ERACLEA - Il via libera è arrivato ieri: nei prossimi giorni un medico legale andrà in carcere a Venezia per visitare l'ex sindaco Graziano Teso, in cella a Santa Maria Maggiore dal 24 aprile per scontare la condanna definitiva a 2 anni e 2 mesi per concorso esterno in associazione mafiosa, nell'ambito del processo sulle infiltrazioni della camorra nel Veneto Orientale, capitanata da Luciano Donadio.
L'UDIENZA
Ieri, intanto, il troncone principale del processo ai casalesi di Eraclea, in corso da più di tre anni in aula bunker a Mestre, ha imboccato il rettilineo finale. Gli avvocati Renato Alberini e Giovanni Gentilini, difensori di Luciano Donadio, hanno parlato per l'intera udienza sulle usure, le estorsioni e le bancarotte contestate dall'Antimafia veneziana al presunto capo dell'organizzazione. Reati che nell'ipotesi dei pubblici ministeri Roberto Terzo e Federica Baccaglini sarebbero serviti per affermare e ingrossare gli affari della cosca, un po' costola di Casal di Principe e un po' mafia indipendente.
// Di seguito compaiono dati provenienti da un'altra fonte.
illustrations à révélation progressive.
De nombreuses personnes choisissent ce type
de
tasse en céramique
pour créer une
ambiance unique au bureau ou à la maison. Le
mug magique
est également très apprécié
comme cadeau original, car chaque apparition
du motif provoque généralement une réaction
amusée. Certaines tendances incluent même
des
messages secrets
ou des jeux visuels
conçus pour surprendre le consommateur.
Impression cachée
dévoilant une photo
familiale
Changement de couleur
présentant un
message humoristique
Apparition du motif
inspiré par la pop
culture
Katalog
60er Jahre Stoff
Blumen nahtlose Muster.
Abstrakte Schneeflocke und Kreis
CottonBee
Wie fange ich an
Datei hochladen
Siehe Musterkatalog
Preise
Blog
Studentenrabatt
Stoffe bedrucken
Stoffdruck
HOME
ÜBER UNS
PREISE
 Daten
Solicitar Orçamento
«L'esame dei reati fine è estremamente utile per cercare di capire come si è estrinsecata questa associazione mafiosa - ha detto l'avvocato Alberini - Il pizzo, che è il fenomeno che più rende visibile sul territorio l'esistenza di qualcosa che non va, non è mai esistito: qui parliamo di estorsione comune. Secondo i pm da questi reati l'associazione avrebbe sostentamento economico, stiamo parlando di valori modesti e indirizzati non a una cassa comune, ma alle singole persone interessate. Sono tutte condotte estemporanee, se così fosse quest'associazione doveva morire di inedia». E poca valenza avevano anche per il controllo di zona. «La fama criminosa e la capacità di intimidazione - si è chiesto Alberini - Dalle carte non si trova nulla al riguardo».
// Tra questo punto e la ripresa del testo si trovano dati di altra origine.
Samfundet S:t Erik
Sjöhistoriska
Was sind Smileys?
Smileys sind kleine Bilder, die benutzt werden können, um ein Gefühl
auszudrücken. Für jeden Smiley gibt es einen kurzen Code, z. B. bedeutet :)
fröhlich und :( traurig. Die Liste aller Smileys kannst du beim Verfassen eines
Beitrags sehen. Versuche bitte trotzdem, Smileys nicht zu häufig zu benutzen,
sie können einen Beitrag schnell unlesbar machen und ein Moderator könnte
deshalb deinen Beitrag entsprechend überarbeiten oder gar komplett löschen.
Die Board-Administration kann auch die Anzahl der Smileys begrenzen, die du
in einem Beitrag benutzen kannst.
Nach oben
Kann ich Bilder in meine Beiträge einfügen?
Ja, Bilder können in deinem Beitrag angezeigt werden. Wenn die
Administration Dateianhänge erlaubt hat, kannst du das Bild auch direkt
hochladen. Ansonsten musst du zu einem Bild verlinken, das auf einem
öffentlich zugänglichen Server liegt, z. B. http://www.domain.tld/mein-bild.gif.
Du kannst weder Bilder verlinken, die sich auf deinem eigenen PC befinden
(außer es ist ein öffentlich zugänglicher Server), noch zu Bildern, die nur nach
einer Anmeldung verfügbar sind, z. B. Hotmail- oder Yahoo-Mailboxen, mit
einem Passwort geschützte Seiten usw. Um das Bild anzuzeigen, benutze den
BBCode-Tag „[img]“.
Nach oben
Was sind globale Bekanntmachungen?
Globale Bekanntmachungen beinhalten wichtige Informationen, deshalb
«DONADIO, IL SINDACALISTA»
Il boss, per come lo descrive l'accusa, sarebbe responsabili di diciassette estorsioni «cinque delle quali solo tentate e tutte comunque spalmate in diciotto anni, meno di una all'anno - ha punzecchiato il legale - In più i soldi sono andati a chi non era stato pagato, quasi un'azione da sindacalista la sua. Il metodo mafioso non ha funzionato: Non c'è mai stata una sparatoria, nessuno che è stato picchiato. Quando le estorsioni non vanno a buon fine è per opposizione delle vittime, quindi questo metodo mafioso cos'ha ottenuto? Una delle caratteristiche di Donadio è che in tutte le vicende nelle quali veniva coinvolto, non sposava a priori ma cercava di capire di cosa si stesse parlando ma anche di capire le ragioni dell'altra parte per non essere strumentalizzato. Chiamatelo buon padre di famiglia, giudice di pace ante litteram o mediatore». Poi lo sguardo della difesa si è allargato di nuovo all'accusa cardine: di essere la mafia. «Sotto il vestito, niente. È come con lo stravedamento: con il bel tempo le montagne sembrano vicine a Venezia ma ci sono 150 chilometri di mezzo. L'esempio massimo è l'estorsione a Gaiatto: a casa di Donadio arrivano i veri casalesi, non come questi, e impongono il loro metodo».